A Ciência da Informação é uma ciência moldada a partir das necessidades de outras, o que a faz, em sua essência e nas relações com outras áreas do conhecimento, interdisciplinar. Saracevic (1995) demonstra a interdisciplinariedade da Ciência da Informação corroborando as idéias de Wersig e Neveling (1975), porém restringe essa interdisciplinariedade a 4 campos principais: a biblioteconomia, a ciência da computação, as ciências cognitivas e a comunicação. A Ciência da Informação, conforme Wersig e Neveling (1975), fornece uma visão originada das necessidades advindas do trabalho prático de documentação e de recuperação da informação. Este trabalho prático era uma necessidade de diversas áreas do conhecimento, o que colocou o selo da interdisciplinariedade na Ciência da Informação de forma mais abrangente. Assim, com a evolução das ciências e da própria Ciência da Informação, algumas visões, segundo os autores, foram estabelecidas na tentativa de sistematizar alguns pontos de vista sobre a origem e as exigências sociais que devem ser atendidas pela Ciência da Informação. Entre estas visões, encontra-se a orientada para os fins, a qual possui a conotação social, em que a Ciência da Informação deve servir às necessidades sociais e desenvolver o trabalho prático relacionado a essas necessidades. Aqui se entende como trabalho prático a documentação, que hoje faz parte dos estudos da Ciência da Informação.

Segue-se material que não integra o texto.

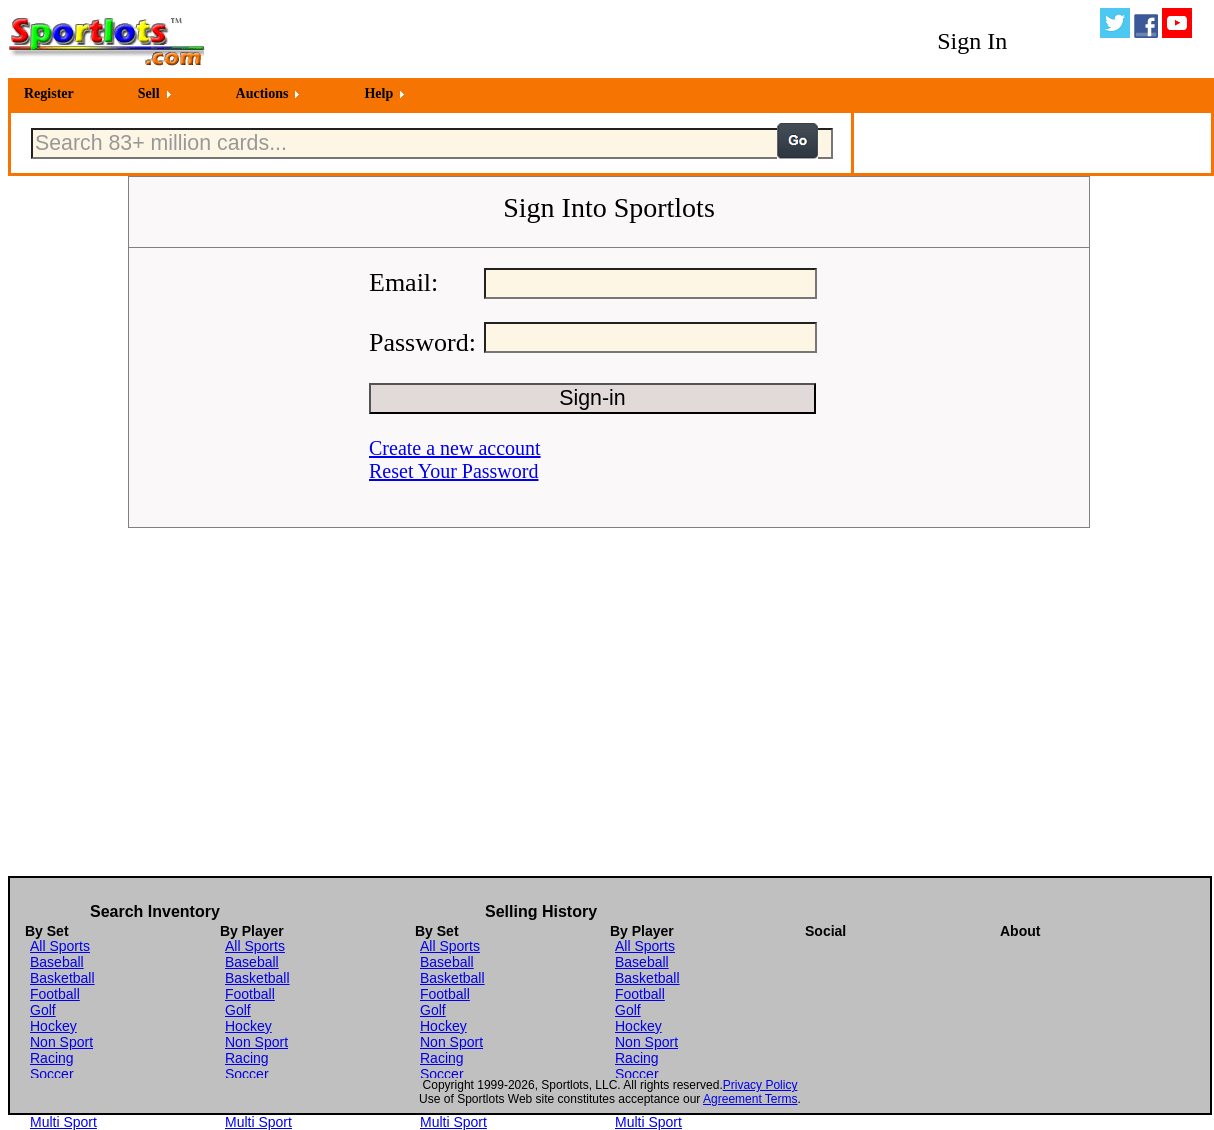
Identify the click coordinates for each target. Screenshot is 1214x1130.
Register (49, 93)
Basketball (62, 978)
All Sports (60, 946)
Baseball (57, 962)
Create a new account (455, 448)
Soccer (52, 1074)
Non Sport (61, 1042)
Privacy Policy (760, 1085)
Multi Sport (63, 1122)
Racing (52, 1058)
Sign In (972, 41)
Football (55, 994)
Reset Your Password (453, 471)
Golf (43, 1010)
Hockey (53, 1026)
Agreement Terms (750, 1099)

A visão sob o prisma social remete Wersig e Neveling (1975) para a responsabilidade social da Ciência da Informação. Segundo os autores, a necessidade de informação foi originada no campo científico e tecnológico. Naquela época (séculos XVII e XVIII), surgiram os periódicos secundários para suprir a demanda pelas publicações, ocasionando, assim, por meio de necessidades impostas historicamente, a criação de novos campos do conhecimento, e

consequentemente, de novas profissões. Com o crescimento e a especialização das ciências, surgem os grupos dos produtores e dos usuários de informação e de conhecimento e, com isso, as exigências científicas, os processos de comunicação e as tecnologias se tornaram mais complexos, fazendo com que os profissionais da informação se voltassem ao estudo do objeto informação.

A informação apenas como objeto nos leva à reflexão sobre se a estaríamos estudando apenas sob o ângulo de sua captura, classificação e organização, ou seja, com uma visão calcada apenas no pensamento realista da teoria do conhecimento. Ao se tratar a informação sob o prisma social, seus estudos serão realizados com fundamento nas necessidades sociais e, em consequência, o objeto da informação. Esse posicionamento é o que defende Wersig (1998) ao destacar “a necessidade de um novo esforço organizado para mediar o conhecimento científico às necessidades humanas (e vice-versa: as visões dos problemas humanos à ciência)...” (tradução nossa). Wersig e Neveling (1975) já tratavam dessa questão ao questionarem o lugar da disciplina Ciência da Informação, em face de sua característica interdisciplinar, em que propõem duas abordagens: uma voltada para a informação como objeto e outra baseada na necessidade social específica e seu objeto.

Este trabalho baseia-se na visão da Ciência da Informação (CI) sob a égide da responsabilidade social da ciência e, por conseguinte, da responsabilidade social empresarial, e se alicerça nas palavras de Wersig e Neveling (1975):

“Hoje, o problema da transferência do conhecimento para aqueles que dele necessitam é uma responsabilidade social e esta responsabilidade social parece ser o motivo real da ‘Ciência da Informação’” (tradução nossa).